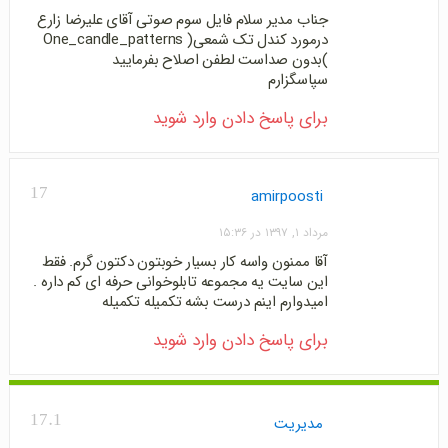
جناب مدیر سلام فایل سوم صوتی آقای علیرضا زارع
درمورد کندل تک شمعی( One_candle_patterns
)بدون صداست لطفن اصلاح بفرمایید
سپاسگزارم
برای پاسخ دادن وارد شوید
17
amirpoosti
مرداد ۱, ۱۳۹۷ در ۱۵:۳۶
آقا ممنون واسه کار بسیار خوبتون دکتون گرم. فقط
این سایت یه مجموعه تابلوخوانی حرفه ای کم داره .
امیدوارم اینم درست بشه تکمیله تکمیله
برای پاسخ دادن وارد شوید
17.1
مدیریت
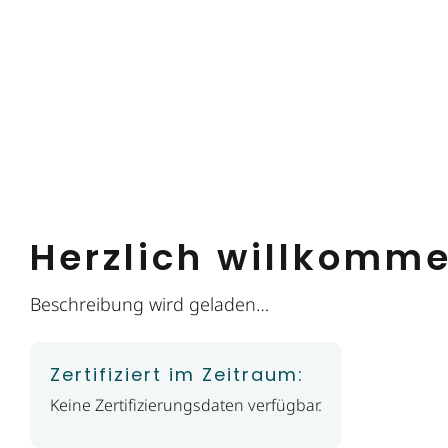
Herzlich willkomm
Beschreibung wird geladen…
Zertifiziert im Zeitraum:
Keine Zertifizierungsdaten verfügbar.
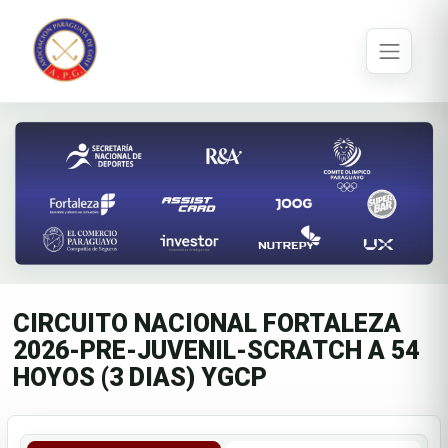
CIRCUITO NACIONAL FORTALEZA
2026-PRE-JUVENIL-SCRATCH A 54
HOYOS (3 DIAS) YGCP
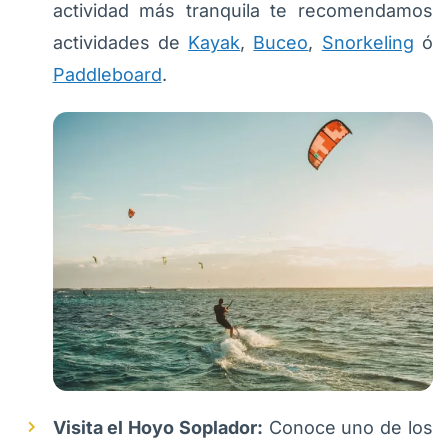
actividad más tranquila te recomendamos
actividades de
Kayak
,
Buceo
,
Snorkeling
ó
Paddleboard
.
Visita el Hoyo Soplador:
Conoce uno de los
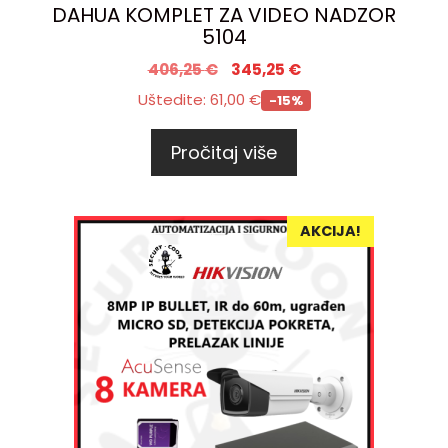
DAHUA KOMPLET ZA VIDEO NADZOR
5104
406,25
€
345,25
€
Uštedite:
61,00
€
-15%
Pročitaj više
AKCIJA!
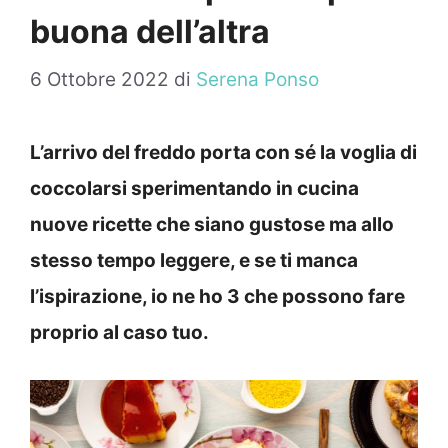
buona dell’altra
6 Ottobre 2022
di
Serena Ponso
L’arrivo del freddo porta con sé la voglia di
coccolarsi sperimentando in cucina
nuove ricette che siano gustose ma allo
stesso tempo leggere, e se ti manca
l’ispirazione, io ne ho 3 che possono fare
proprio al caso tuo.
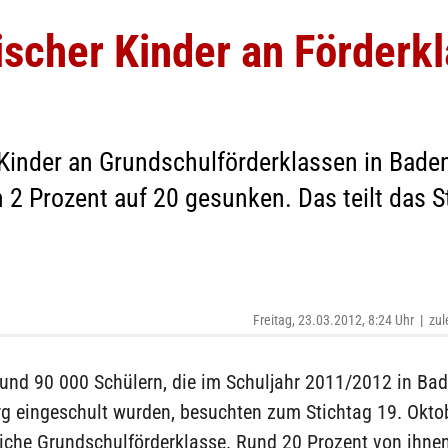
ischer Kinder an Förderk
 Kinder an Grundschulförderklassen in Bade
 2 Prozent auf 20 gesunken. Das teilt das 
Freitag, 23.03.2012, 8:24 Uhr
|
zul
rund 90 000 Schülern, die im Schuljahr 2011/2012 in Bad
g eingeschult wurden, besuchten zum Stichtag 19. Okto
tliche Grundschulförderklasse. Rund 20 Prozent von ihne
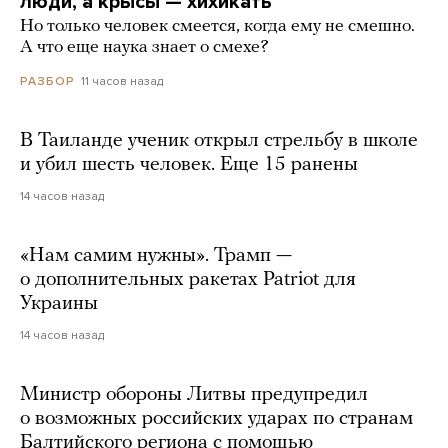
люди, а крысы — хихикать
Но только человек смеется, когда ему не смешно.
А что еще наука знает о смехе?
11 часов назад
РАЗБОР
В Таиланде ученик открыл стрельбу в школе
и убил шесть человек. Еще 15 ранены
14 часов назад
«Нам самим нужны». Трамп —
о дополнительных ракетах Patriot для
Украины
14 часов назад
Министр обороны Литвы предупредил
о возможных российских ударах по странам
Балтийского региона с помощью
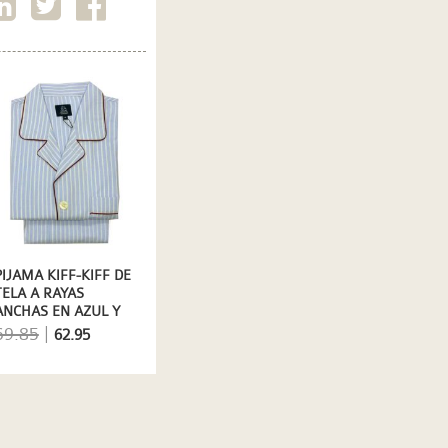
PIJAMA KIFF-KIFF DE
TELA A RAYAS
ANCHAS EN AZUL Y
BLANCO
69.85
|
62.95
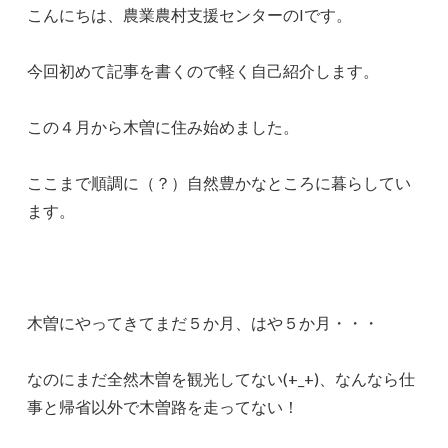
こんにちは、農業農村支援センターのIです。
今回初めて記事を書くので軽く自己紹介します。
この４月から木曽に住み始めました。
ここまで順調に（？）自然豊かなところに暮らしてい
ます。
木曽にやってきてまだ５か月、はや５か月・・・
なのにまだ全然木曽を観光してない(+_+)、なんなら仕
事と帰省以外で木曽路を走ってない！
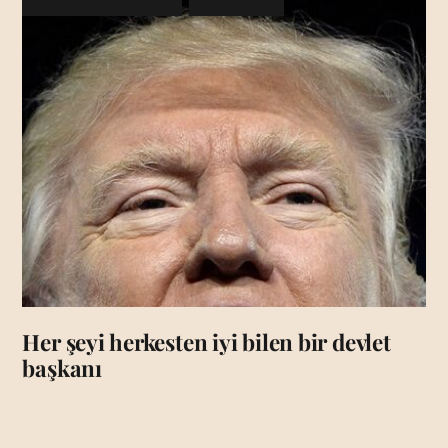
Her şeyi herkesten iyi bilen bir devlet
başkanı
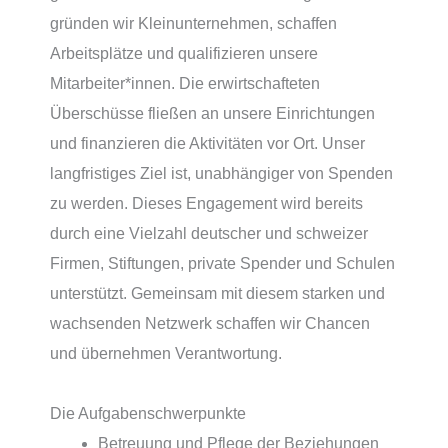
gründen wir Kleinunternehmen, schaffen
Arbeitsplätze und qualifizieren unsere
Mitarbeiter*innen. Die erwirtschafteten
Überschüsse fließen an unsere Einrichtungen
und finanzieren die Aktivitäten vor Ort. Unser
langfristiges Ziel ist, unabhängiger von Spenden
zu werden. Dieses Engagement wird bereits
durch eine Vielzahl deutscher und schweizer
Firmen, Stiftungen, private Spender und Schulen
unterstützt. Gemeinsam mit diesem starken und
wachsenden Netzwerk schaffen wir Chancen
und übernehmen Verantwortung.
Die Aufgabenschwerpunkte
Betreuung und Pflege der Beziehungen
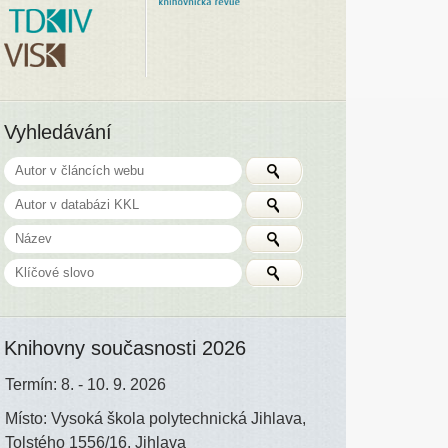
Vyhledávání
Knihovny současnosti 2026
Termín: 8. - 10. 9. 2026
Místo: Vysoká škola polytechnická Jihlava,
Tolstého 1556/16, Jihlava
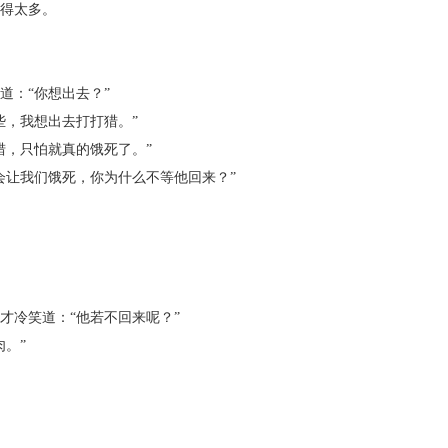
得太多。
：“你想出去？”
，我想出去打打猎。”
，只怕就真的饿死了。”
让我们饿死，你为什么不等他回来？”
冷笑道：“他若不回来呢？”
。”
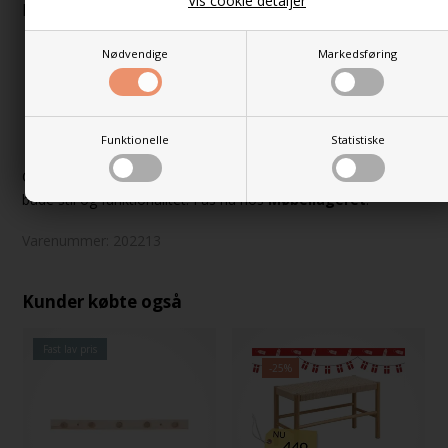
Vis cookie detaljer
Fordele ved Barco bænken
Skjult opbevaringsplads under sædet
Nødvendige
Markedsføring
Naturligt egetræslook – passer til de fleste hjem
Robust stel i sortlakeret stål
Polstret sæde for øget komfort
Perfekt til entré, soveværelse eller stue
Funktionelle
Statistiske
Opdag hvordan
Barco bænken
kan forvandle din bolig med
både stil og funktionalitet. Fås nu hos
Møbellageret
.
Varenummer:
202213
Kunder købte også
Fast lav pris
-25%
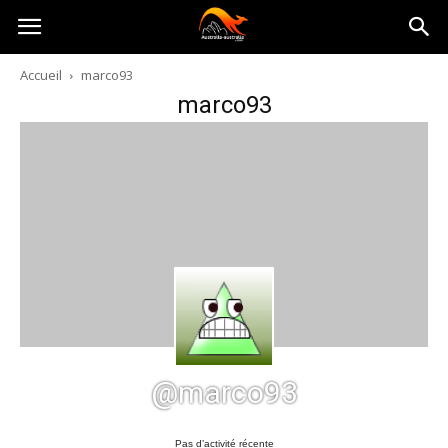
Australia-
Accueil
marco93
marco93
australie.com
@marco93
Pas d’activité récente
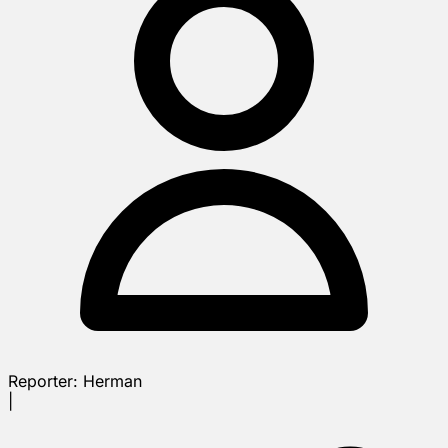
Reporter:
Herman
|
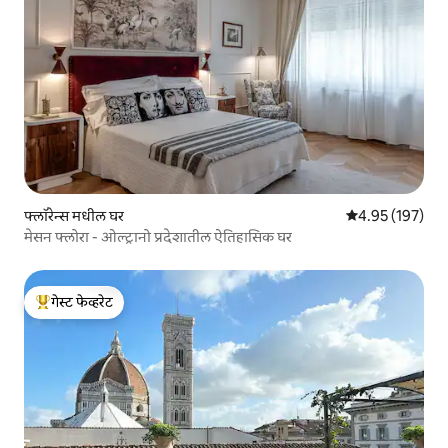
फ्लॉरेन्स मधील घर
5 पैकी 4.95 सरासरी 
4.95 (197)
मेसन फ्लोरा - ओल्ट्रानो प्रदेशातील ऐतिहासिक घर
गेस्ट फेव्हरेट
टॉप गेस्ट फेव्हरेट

Your goal ▸ Take the lines from the start of the material to the line with "nuove ricette che siano gustose ma allo", both included, and transcribe them exactly without the pictures.

Answer for this exercise ▸
جناب مدیر سلام فایل سوم صوتی آقای علیرضا زارع
درمورد کندل تک شمعی( One_candle_patterns
)بدون صداست لطفن اصلاح بفرمایید
سپاسگزارم
برای پاسخ دادن وارد شوید
17
amirpoosti
مرداد ۱, ۱۳۹۷ در ۱۵:۳۶
آقا ممنون واسه کار بسیار خوبتون دکتون گرم. فقط
این سایت یه مجموعه تابلوخوانی حرفه ای کم داره .
امیدوارم اینم درست بشه تکمیله تکمیله
برای پاسخ دادن وارد شوید
17.1
مدیریت
Herzlich willkomm
Beschreibung wird geladen…
Zertifiziert im Zeitraum:
Keine Zertifizierungsdaten verfügbar.
CIRCUITO NACIONAL FORTALEZA
2026-PRE-JUVENIL-SCRATCH A 54
HOYOS (3 DIAS) YGCP
actividad más tranquila te recomendamos
actividades de
Kayak
,
Buceo
,
Snorkeling
ó
Paddleboard
.
Visita el Hoyo Soplador:
Conoce uno de los
DAHUA KOMPLET ZA VIDEO NADZOR
5104
406,25
€
345,25
€
Uštedite:
61,00
€
-15%
Pročitaj više
AKCIJA!
buona dell’altra
6 Ottobre 2022
di
Serena Ponso
L’arrivo del freddo porta con sé la voglia di
coccolarsi sperimentando in cucina
nuove ricette che siano gustose ma allo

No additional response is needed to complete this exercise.